What the task requires
The records that follow must be repeated exactly as they stand.

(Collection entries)
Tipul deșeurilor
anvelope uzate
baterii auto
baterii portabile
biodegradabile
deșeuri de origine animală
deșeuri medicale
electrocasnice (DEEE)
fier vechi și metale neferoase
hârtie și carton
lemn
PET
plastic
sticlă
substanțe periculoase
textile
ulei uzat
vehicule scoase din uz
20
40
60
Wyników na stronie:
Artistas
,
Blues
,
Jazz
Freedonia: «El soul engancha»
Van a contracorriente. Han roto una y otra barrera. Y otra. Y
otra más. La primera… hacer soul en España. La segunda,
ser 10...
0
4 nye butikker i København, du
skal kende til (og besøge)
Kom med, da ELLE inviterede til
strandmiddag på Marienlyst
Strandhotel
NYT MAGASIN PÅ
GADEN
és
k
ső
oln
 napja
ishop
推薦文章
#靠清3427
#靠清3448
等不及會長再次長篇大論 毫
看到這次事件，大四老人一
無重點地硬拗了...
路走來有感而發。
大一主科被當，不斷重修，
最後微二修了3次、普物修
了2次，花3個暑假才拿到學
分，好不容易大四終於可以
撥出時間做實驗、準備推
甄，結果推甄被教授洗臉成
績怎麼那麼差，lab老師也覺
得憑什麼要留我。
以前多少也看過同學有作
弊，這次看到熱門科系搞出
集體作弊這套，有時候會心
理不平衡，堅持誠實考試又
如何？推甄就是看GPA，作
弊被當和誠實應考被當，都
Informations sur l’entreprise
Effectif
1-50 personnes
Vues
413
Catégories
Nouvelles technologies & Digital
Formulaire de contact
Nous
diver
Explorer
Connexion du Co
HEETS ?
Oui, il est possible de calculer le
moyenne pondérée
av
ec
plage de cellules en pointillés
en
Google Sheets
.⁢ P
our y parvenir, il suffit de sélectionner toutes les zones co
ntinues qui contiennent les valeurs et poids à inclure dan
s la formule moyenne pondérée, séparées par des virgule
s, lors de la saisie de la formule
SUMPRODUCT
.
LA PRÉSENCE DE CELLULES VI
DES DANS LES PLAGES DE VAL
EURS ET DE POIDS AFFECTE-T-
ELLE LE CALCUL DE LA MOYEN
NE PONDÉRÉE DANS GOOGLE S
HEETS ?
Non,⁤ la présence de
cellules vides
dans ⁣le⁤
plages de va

Solution for this problem
Tipul deșeurilor
anvelope uzate
baterii auto
baterii portabile
biodegradabile
deșeuri de origine animală
deșeuri medicale
electrocasnice (DEEE)
fier vechi și metale neferoase
hârtie și carton
lemn
PET
plastic
sticlă
substanțe periculoase
textile
ulei uzat
vehicule scoase din uz
20
40
60
Wyników na stronie:
Artistas
,
Blues
,
Jazz
Freedonia: «El soul engancha»
Van a contracorriente. Han roto una y otra barrera. Y otra. Y
otra más. La primera… hacer soul en España. La segunda,
ser 10...
0
4 nye butikker i København, du
skal kende til (og besøge)
Kom med, da ELLE inviterede til
strandmiddag på Marienlyst
Strandhotel
NYT MAGASIN PÅ
GADEN
és
k
ső
oln
 napja
ishop
推薦文章
#靠清3427
#靠清3448
等不及會長再次長篇大論 毫
看到這次事件，大四老人一
無重點地硬拗了...
路走來有感而發。
大一主科被當，不斷重修，
最後微二修了3次、普物修
了2次，花3個暑假才拿到學
分，好不容易大四終於可以
撥出時間做實驗、準備推
甄，結果推甄被教授洗臉成
績怎麼那麼差，lab老師也覺
得憑什麼要留我。
以前多少也看過同學有作
弊，這次看到熱門科系搞出
集體作弊這套，有時候會心
理不平衡，堅持誠實考試又
如何？推甄就是看GPA，作
弊被當和誠實應考被當，都
Informations sur l’entreprise
Effectif
1-50 personnes
Vues
413
Catégories
Nouvelles technologies & Digital
Formulaire de contact
Nous
diver
Explorer
Connexion du Co
HEETS ?
Oui, il est possible de calculer le
moyenne pondérée
av
ec
plage de cellules en pointillés
en
Google Sheets
.⁢ P
our y parvenir, il suffit de sélectionner toutes les zones co
ntinues qui contiennent les valeurs et poids à inclure dan
s la formule moyenne pondérée, séparées par des virgule
s, lors de la saisie de la formule
SUMPRODUCT
.
LA PRÉSENCE DE CELLULES VI
DES DANS LES PLAGES DE VAL
EURS ET DE POIDS AFFECTE-T-
ELLE LE CALCUL DE LA MOYEN
NE PONDÉRÉE DANS GOOGLE S
HEETS ?
Non,⁤ la présence de
cellules vides
dans ⁣le⁤
plages de va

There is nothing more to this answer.